Thursday, September 6, 2012

Auction sniping

Less than a minute left. It's up to $41. Laura sat at the table in our apartment, her eyes anxiously fixed on her laptop. $47. She crossed her fingers. A short gasp. Frantic typing. Bated breath. Then, with a smile and happy waving of hands: I won! It bumped to $50, but I won!

Great! That was your maximum bid.

No, I bumped my max to $53 a few minutes earlier—just in case.

Laura won the privilege of buying a pair of used running shoes.

Nearly everyone who has bought stuff off eBay knows the phenomena of last-minute bidding, a.k.a. auction sniping. An auction lasts for a week, and the first 6 days, 23 hours and 58 minutes bring about no activity beyond a few low-ball bids and maybe some questions for the seller. Then, in the two minutes before the auction closes, a swarm of would-be opportunists fish for a winning bid: The price spikes to somewhere around the market price for the item, and someone somewhere is rewarded for being irrational—though not so with my victorious Laura and her running shoes.

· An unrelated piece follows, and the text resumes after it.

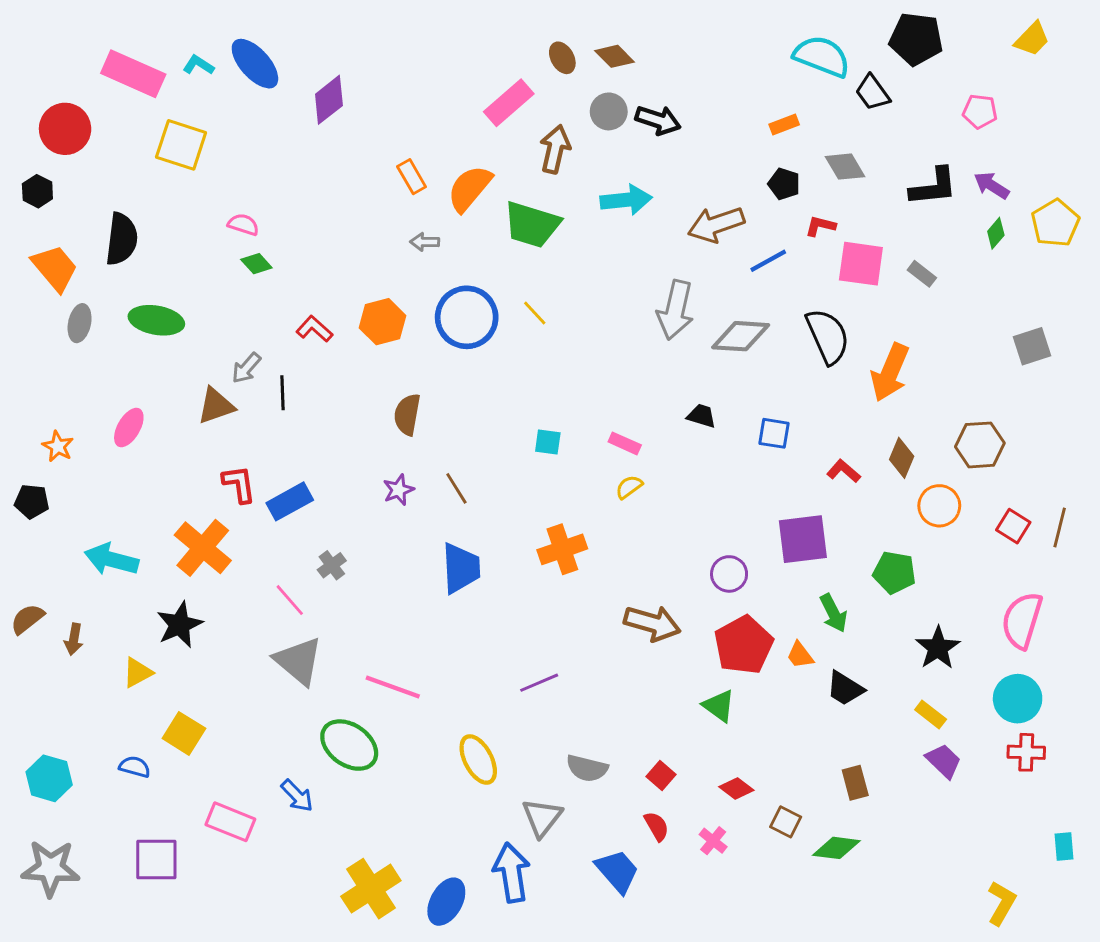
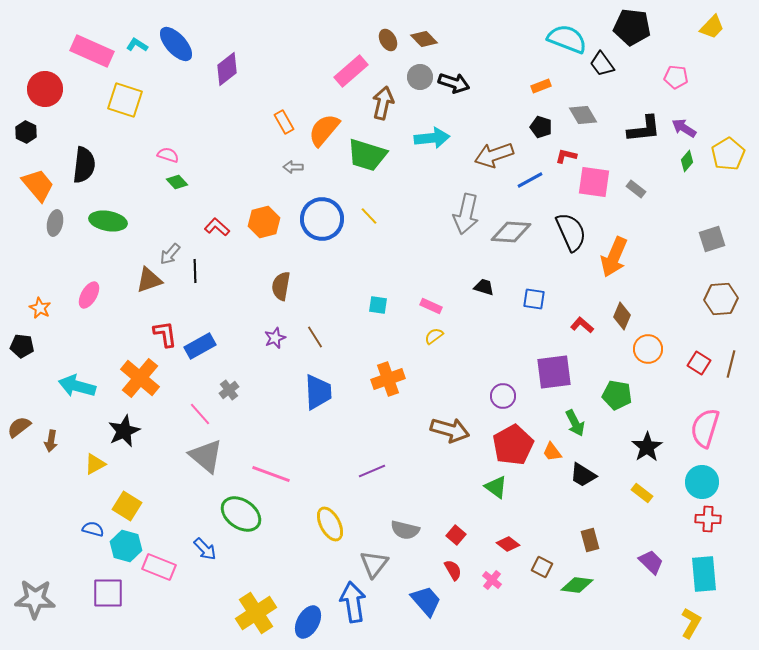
brown hexagon: (980, 445) -> (721, 299), moved
purple trapezoid: (944, 761) -> (651, 562), moved
cyan hexagon: (49, 778) -> (126, 546), moved
cyan rectangle: (1064, 846) -> (704, 574), moved, size x1.8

I'm not a fan of auction sniping—not on sites like eBay which include a proxy bidding service that automatically bids on your behalf up to a defined maximum amount. Proxy bidding is an efficient way to ensure you pay no more than what you value an item at. Either you're willing to pay up to X for something or you're not. Put in X as your maximum proxy-bid. Why bother with sniping?

But what if you really want to win?

You mean by changing your mind and paying more than X?

Well, yes.

Then change your mind now and proxy-bid more than X.

OK, I'm aware my argument leaks some air. The principal counterclaim of snipers is that their acts of sniping affect the auction by causing other bidders to bid, on average, less than they would otherwise. One idea here is that sniping reduces the chance of competitors falling into a sunk-loss fallacy whereby, upon seeing their maximum bid outbid, they increase their maximum bid to something more than they're otherwise willing to pay for. The dog fights hardest for the bone it has already tasted. I admit this is a concern. One way this problem could be solved is by changing the format to silent bidding: everyone makes a maximum bid and the winning price is the maximum bid. This system has the advantage of forcing people to think about value, not price. But it has the disadvantage of forcing people to think about value, not price.